Hannah and Mark’s whirlwind romance was everything Hannah had hoped love would be … and everything she’d given up on. Moving from affair to affair, she almost gives Mark the flick despite her attraction to him, but there’s something about him she can’t resist. The story opens when the couple are married and making a comfortable life for themselves in London. Finally secure in a relationship, Hannah’s guard is down, so when Mark fails to return home from a business trip to the US, she’s unprepared for the uncertainty this unleashes. His failure to contact her leads her to ask questions, first of the hotel at which he usually stayed, and then of his colleagues and friends. Their responses take her aback. Why do they think Mark’s in Rome? And why has another woman been calling him at work? When Hannah discovers that Mark has added more money to his hefty mortgage and accessed her own savings, she is shocked. What is going on? When Mark returns, apologetic and with ready answers to all of Hannah’s questions, Hannah is appeased, mollified, and determined to stand by her husband’s side. As the situation accelerates, the reader, like Hannah, is caught up in the tension as two brothers point the finger at each other.
Whitehouse skilfully creates a tense environment as a confused woman tries to come to terms with the news that her husband has kept not one, but a number of secrets from her, and then has to decide whether his reasons are acceptable.

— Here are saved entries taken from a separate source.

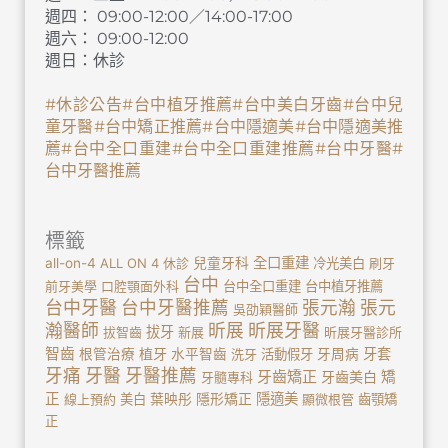
週四： 09:00-12:00／14:00-17:00
週六： 09:00-12:00
週日：休診
#休診公告
#台中植牙推薦
#台中美白牙齒
#台中兒
童牙醫
#台中矯正推薦
#台中隱適美
#台中隱適美推
薦
#台中全口重建
#台中全口重建推薦
#台中牙醫
#
台中牙醫推薦
標籤
全口重建
all-on-4
ALL ON 4
休診
兒童牙科
冷光美白
刷牙
台中
前牙美學
口腔顎面外科
台中全口重建
台中植牙推薦
台中牙醫
台中牙醫推薦
張元瀚
張元
吳劭穎醫師
瀚醫師
昕展
昕展牙醫
拔牙
拔智齒
新展
昕展牙醫診所
智齒
植牙
牙套
根管治療
水平智齒
洗牙
活動假牙
牙周病
牙痛
牙醫
牙醫推薦
牙齒矯正
牙齒美白
矯
牙髓專科
正
隱適美
線上預約
美白
葉映彤
隱形矯正
顯微根管
齒顎矯
正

Hannah, and the reader, asks, “Who is Mark protecting? Himself? Or Hannah?” While Mark’s answers appear reasonable, an atmosphere of unease lingers and the suspicion never quite fades. Doubt pervades the story as things look like they add up, but you just can’t put your finger on why the equation is wrong. None of us really know who our partners were before we met, and most of us will have experienced a moment (or more) when trust is called into question; Whitehouse plays on our fears, whether buried or not, using them to her advantage to create distrust as we read.

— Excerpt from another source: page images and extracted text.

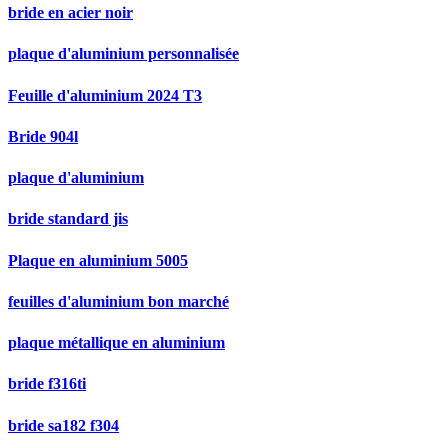
bride en acier noir
plaque d'aluminium personnalisée
Feuille d'aluminium 2024 T3
Bride 904l
plaque d'aluminium
bride standard jis
Plaque en aluminium 5005
feuilles d'aluminium bon marché
plaque métallique en aluminium
bride f316ti
bride sa182 f304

Before We Met has been compared to Gone Girl by a number of reviewers. I’ve read Gone Girl (I thought it was well done) and the comparison is valid so far as both plots centre on a relationship in which one, or both, partners are not who they seem. That’s about it. The narrative of Before We Met is significantly different. Where Gone Girl tells its story through the voices of both partners, leaving readers wondering which (if any) is reliable, Before We Met is told only through Hannah’s perspective and there’s really nothing to suggest that she’s an unreliable narrator. Rather, she’s a woman who has slowly let down her guard, only for the barriers to be triggered, lowered, and then left hanging in the wind. My own theory about what was going on was ultimately proven correct, and the tension didn’t reach hold-your-breath, stomach-twisting levels, but I was pleased with the way it was all tied together.
I enjoyed this book and would be happy to read more from Whitehouse. If you’ve read The Husband’s Secret by Liane Moriarty, or you enjoy psychological suspense, give this one a go.
Available from good bookstores and Bloomsbury. My copy was courtesy of Bloomsbury.
Bookish treat: If I told you what I ate while reading this book, I’d have to … oh fine, it was potato chips.